Die Getränkekarte ist auf eine Flasche geklebt, die Speisekarte ist als Zeitung aufgemacht.
Peshawari Tikka Paneer ist das beste Paneer, das ich je gegessen habe und wird bei jedem Besuch bestellt. Weiteres Highlight ist für mich das Chandni Kebab, im Tandoor gebackenes Hühnchen ohne Knochen. Dazu eingelegte Papaya. Das Khurmee Nan gehört zu meinen Lieblingsbroten und das Phirni zum Dessert ist eines der besten, die ich kenne.
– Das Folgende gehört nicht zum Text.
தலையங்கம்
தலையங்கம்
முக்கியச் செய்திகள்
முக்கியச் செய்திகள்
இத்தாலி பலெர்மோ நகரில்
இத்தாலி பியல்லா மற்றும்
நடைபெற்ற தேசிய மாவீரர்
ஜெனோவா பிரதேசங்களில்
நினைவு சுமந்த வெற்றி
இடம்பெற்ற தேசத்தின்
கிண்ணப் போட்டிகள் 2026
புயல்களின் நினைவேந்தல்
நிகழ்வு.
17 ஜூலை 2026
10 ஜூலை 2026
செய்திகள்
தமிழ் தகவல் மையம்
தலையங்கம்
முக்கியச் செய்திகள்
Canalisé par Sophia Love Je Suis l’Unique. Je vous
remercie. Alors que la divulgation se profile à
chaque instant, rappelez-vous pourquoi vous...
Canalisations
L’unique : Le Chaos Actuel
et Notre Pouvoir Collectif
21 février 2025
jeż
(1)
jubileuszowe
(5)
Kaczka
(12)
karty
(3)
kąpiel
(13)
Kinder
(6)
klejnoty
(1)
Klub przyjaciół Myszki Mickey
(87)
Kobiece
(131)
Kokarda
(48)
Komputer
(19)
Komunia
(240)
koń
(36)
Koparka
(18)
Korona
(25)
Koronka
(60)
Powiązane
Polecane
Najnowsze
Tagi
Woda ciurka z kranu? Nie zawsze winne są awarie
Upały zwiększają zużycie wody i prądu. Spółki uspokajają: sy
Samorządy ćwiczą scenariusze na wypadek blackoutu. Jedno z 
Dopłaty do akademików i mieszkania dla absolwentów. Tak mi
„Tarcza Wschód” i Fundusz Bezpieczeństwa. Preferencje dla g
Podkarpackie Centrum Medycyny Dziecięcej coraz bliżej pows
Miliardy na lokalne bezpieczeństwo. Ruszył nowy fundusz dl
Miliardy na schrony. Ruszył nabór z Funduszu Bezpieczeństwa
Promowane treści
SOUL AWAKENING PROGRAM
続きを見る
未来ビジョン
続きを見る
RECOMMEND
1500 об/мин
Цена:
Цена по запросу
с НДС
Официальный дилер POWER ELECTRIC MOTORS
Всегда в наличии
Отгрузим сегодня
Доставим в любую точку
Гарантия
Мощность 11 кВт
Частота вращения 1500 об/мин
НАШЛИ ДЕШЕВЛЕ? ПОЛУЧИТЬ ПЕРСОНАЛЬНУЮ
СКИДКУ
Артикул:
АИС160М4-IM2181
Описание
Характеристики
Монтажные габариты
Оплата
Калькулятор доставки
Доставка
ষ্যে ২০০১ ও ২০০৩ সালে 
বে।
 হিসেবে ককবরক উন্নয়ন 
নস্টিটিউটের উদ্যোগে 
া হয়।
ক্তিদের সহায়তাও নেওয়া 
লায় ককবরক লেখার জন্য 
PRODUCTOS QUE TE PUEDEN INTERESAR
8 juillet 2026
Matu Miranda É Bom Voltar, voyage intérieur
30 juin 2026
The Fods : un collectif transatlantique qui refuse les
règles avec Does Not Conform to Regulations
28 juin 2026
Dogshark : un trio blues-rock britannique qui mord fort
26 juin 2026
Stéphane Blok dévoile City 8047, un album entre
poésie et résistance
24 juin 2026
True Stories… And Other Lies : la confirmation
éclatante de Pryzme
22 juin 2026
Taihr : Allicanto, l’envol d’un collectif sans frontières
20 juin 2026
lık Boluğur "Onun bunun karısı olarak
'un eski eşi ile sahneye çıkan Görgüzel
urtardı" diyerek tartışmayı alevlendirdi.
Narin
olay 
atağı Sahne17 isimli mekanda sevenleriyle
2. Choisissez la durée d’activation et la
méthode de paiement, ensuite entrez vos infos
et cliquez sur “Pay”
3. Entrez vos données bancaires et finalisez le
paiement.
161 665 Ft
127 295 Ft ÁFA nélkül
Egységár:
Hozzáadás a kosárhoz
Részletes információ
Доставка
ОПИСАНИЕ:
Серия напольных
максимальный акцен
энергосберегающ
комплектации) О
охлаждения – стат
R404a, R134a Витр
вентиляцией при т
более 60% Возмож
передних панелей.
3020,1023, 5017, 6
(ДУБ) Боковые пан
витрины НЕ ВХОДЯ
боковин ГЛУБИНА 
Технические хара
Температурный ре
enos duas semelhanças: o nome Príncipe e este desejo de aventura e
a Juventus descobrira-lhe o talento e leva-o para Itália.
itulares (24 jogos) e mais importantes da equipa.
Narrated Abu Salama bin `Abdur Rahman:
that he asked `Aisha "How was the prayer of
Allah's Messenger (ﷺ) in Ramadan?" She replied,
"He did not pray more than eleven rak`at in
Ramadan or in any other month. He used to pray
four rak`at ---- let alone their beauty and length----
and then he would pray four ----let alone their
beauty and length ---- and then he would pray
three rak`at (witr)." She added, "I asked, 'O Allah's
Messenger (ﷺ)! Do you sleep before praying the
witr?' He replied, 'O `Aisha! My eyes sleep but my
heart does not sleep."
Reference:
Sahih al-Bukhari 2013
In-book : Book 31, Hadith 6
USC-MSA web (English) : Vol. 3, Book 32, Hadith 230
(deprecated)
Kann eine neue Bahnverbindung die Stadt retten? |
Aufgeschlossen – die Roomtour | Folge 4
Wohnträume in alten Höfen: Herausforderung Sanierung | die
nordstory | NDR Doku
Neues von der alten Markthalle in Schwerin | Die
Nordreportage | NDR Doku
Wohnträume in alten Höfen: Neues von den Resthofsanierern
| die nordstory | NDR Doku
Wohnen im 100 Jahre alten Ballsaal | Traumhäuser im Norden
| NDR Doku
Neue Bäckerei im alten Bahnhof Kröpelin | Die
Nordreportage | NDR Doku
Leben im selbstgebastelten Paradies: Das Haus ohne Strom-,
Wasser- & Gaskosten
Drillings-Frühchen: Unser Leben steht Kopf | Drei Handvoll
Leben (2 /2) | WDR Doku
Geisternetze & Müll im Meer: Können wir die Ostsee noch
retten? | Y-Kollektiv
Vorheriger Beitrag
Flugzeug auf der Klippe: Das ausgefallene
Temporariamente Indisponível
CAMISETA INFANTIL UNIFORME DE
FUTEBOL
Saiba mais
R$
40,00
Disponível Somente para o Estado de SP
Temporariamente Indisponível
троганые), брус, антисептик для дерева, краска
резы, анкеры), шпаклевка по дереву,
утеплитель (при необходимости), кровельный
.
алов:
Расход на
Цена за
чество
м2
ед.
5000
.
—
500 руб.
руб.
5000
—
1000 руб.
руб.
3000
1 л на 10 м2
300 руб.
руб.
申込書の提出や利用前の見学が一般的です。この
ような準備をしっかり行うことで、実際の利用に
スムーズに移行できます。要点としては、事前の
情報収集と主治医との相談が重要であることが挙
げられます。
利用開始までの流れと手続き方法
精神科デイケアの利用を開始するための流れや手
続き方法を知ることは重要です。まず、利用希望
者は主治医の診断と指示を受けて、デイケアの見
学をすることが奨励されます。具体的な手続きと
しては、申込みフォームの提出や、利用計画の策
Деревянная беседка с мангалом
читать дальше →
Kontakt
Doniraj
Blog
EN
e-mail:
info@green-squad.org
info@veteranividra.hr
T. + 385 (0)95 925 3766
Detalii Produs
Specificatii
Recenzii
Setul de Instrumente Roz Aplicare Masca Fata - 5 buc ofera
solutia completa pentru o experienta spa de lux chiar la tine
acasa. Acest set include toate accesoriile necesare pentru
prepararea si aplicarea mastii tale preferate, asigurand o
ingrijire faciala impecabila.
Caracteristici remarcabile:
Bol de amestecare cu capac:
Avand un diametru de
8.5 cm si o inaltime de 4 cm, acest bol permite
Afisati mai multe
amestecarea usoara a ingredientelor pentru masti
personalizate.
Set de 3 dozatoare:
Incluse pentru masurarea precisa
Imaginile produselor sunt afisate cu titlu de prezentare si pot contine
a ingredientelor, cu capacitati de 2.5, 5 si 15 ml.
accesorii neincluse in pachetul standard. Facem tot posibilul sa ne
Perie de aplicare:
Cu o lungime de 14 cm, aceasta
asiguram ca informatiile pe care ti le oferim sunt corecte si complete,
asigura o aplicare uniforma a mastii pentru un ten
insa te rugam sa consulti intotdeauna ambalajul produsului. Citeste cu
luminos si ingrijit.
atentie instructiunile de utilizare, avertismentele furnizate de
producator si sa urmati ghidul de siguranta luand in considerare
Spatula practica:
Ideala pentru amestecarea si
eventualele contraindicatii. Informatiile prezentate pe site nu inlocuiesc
Die meisten Gerichte auf der Speisekarte habe ich durchprobiert. Zu meinen Favoriten gehört das Aloo Shahi Korma, außerdem das Dakini Saag, die Malai Kofta, alle Paneer-Curries und das Chicken Kurcharan. Wer Lamm mag, sollte Sikander Raan bestellen, das ist superzart.
Man isst mit den Fingern, bekommt auf Wunsch aber auch Gabel und Löffel.
Die Kellner sind sehr nett. Allerdings wird man manchmal etwas gedrängt, den Tisch nach dem Essen schnell zu räumen, da stets viele Gäste draußen warten. Unbedingt reservieren!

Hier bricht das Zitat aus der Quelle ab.